On Intelligence
by Jeff Hawkins and Sandra Blakeslee
Times Books
(272 pages)
Keyword(s): A.I./Mind, Nonfiction, Science
Dates read: February 11-21, 2005,
Rating:
On Intelligence is a worthwhile book in spite of its flaws. Although there is little here that is truly new, the material is very well presented and is nearly convincing. Hawkins purports to be presenting a "comprehensive theory of how the brain works". In truth, the book is a bunch of autobiography, a slanderous attack on the fields of AI and Speech Recognition, twenty pages of dense, impenetrable description of wiring in the neocortex, a few pages of genuine but not terribly original insight, and a few rounds of self congratulation.
The core idea is that the ability to make predictions about the future is the crux of intelligence. The neocortex specializes in this, and a large neocortex is what separates humans from other animals, allowing us to learn complex patterns and make far-ranging predictions. I agree completely with this viewpoint. Back in the mid-90s, my grad-school research group came to the same conclusion. DAn Ellis's 1996 thesis, Prediction-driven computational auditory scene analysis, showed how such an approach could solve difficult low-level perceptual problems in audition. My own 1999 thesis, Sound-source recognition: a theory and computational model, showed how hierarchical models of sound-sources predicted (and matched) human performance in a recognition task.
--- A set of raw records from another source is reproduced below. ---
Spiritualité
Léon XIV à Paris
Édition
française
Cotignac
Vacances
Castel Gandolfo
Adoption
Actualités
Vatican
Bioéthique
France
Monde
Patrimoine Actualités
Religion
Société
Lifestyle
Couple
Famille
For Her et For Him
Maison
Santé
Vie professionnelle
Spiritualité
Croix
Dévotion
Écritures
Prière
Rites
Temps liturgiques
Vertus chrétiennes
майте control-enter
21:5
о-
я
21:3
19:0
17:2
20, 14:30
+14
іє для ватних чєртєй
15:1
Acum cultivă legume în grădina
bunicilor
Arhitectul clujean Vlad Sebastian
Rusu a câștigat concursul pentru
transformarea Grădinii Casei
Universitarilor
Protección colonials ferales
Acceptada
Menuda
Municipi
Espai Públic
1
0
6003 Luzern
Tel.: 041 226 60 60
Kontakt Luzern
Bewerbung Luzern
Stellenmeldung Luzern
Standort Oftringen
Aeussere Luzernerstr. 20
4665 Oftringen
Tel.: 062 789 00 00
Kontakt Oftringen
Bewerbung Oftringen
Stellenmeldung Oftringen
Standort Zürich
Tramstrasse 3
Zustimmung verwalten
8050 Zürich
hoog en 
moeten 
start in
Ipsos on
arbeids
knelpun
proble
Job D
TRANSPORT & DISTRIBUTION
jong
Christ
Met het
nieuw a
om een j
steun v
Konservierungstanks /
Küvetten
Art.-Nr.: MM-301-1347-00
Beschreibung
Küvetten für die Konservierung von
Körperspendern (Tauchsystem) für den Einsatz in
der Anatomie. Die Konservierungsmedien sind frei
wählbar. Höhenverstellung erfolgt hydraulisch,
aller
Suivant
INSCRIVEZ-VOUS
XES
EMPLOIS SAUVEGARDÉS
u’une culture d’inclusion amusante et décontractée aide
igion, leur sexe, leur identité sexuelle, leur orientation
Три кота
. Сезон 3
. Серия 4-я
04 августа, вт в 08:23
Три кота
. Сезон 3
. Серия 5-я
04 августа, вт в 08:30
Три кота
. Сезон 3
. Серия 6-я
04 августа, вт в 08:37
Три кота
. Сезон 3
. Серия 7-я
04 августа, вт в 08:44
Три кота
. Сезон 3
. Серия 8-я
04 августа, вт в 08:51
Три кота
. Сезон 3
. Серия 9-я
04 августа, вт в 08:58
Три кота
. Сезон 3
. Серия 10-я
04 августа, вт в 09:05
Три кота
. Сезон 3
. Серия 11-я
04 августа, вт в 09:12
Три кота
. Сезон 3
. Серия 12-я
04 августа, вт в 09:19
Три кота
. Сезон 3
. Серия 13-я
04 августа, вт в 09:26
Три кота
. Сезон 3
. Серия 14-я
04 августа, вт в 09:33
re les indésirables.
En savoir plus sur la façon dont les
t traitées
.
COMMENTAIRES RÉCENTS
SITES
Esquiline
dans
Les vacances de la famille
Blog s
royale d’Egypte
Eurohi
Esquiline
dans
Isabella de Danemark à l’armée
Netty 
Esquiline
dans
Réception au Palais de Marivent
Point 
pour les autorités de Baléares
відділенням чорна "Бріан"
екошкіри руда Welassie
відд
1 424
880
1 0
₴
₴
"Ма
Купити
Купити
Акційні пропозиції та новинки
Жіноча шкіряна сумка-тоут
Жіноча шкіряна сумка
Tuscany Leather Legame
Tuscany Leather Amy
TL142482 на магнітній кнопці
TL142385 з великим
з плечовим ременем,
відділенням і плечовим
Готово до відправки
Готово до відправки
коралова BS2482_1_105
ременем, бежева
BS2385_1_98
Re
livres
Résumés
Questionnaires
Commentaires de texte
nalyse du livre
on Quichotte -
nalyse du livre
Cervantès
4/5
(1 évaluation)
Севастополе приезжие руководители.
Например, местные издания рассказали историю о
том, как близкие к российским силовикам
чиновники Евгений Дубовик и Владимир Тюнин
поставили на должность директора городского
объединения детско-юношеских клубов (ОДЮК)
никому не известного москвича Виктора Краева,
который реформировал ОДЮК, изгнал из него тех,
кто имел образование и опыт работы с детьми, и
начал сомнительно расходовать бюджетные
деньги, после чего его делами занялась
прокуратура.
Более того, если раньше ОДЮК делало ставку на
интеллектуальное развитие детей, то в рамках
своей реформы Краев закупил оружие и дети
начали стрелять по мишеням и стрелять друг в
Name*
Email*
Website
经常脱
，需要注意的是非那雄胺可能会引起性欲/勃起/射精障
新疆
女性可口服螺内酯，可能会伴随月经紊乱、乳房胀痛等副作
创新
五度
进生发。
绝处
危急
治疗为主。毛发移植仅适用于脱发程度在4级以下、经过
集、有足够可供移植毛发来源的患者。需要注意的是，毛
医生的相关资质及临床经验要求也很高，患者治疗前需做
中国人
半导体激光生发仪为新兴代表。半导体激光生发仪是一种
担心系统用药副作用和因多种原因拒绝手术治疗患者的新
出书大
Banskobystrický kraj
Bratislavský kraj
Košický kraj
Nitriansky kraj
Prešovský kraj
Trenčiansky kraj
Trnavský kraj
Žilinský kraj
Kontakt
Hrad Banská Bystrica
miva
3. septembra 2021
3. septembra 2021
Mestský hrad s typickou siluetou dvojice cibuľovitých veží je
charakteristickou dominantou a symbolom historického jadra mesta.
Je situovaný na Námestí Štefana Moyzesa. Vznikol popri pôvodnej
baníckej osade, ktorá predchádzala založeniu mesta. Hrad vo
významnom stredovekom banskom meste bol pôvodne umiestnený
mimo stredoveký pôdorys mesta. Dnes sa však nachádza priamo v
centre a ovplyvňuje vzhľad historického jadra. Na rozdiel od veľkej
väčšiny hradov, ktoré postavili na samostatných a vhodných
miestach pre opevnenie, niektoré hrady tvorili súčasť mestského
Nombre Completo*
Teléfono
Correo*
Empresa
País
What Hawkins presents is not a recipe for intelligence; it is descriptive but not prescriptive. Many of the elements he describes are likely to be necessary components of intelligent systems, but they aren't the whole story. Even if we can build hardware that is capable of intelligence, we still won't know how to teach it. Our human cultures and DNA programming are highly evolved to teach children the skills they need to survive, from the way that a mother's tone of voice captures the attention of an infant onward. Emotions likely play a crucial role in intelligence (one that Hawkins dismisses), helping us determine where to focus our intellectual efforts and breaking us out of unproductive cycles (among other things). And surely there are other prerequisites for intelligence that I can't think of off the top of my head.
On Intelligence is good in that it may point neuroscientists in new directions to look for answers to how the brain works. I hope that it inspires the Pattern Recognition and Machine Learning research communities to develop general hierarchical learning algorithms (I struggled to no end with this subject when I was working on my thesis). It seems unlikely that directly copying biological "circuits" is the only way to build machine intelligence, but it's a great place to look for inspiration.
I'm personally inspired to take another look at Stephen Grossberg's research and to flip through Minsky's Society of Mind again. This is heady stuff (pun unintentional), and Hawkins is to be commended, if only for getting more people to think about the topic.